We’ve all heard of the rewards of cloud storage. Providing greater accessibility to data, unlimited storage, improved security and recovery of files should things go wrong.
However, there’s less discussion on the advantages of automating processes that take place within the cloud.
In a nutshell, cloud automation describes tools and processes businesses can use to reduce manual efforts associated with cloud computing. This includes the deployment and operation of enterprise workloads, a process which is typically repetitive, laborious and time-consuming for IT workers, when completed manually.
Automating this process reduces the likelihood of error in software deployment, which also lessens the potential for security flaws.
For IT teams, this automation can also ensure total consistency in software, giving workers the confidence to pass the code onto operations for deployment — without fear of things going wrong.
However, risk avoidance isn’t the only advantage of cloud automation for IT workers.
Mechanising this process also optimises the testing of software to ensure environments have been configured to the best possible standard.
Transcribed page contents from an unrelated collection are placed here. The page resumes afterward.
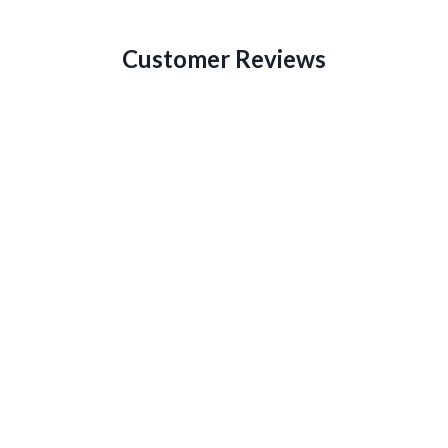
Customer Reviews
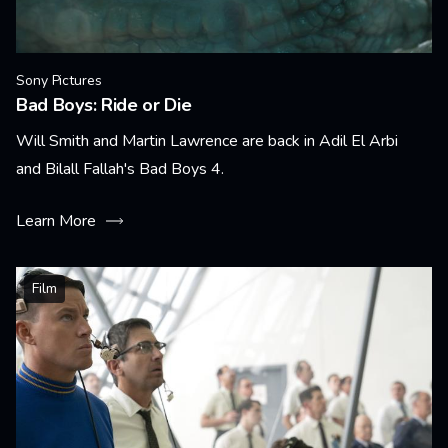
Sony Pictures
Bad Boys: Ride or Die
Will Smith and Martin Lawrence are back in Adil El Arbi
and Bilall Fallah's Bad Boys 4.
Learn More
Film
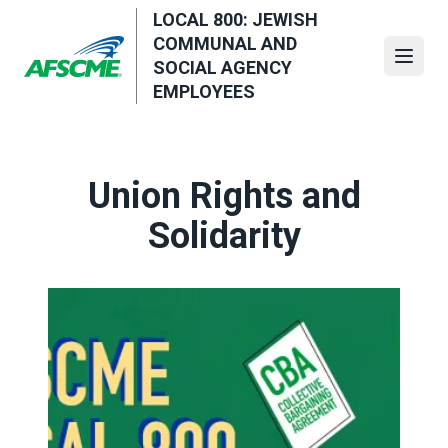
Skip
LOCAL 800: JEWISH
to
COMMUNAL AND
main
Open
SOCIAL AGENCY
content
EMPLOYEES
Union Rights and
Solidarity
“A common error in the cloud is failing to ensure environments have been configured according to best practice guidelines,” explained Hugh Valentine, Microsoft MVP and Curo Talent partner. “As investigating this requires manual intervention, it is common to discover that resources are not being optimally utilised and often, resources that are not required haven’t been disabled.
“Cloud automation can help to avoid these problems. Rather than the creation of resources in a traditional manner, automation scripts can be used to deploy these resources automatically, enforcing best practice from the outset.”
Automation also allows IT workers to use their time more effectively. Let’s say a developer is building an environment to be reused across several areas, or for numerous tenants.
Rather than rewriting the code for this environment manually each time, cloud automation allows for the batch creation of scripts to duplicate these resources automatically.
Streamlining processes isn’t the only possibility of cloud automation. Ultimately, businesses want software deployment and management to be achieved with as little human intervention as possible. However, in many crisis situations, this isn’t always possible.
Consider this as an example. An organisation’s website or application is struggling due to a sudden surge in online visitors.
For instance, when tickets to Glastonbury festival are released, the event website experiences a staggering increase in traffic. Unless this surge is anticipated, servers will not be prepared for this influx, leading to crashes and downtime.
Rather than putting developers under pressure to attempt to fix the problem, cloud automation can allow for responsive infrastructure. In this case, the infrastructure could automatically scale up and deploy more servers to handle this increase in web traffic.
We’ve long heard about the accessibility, storage and security benefits of cloud computing.
However, these advantages are fruitless if businesses do not automate the processes that allow the enterprise to operate.
Thankfully, there are numerous offerings available to automate cloud platforms, including those from public cloud providers.
Annie Andrews is Head of Technology at Microsoft recruitment partner Curo Talent.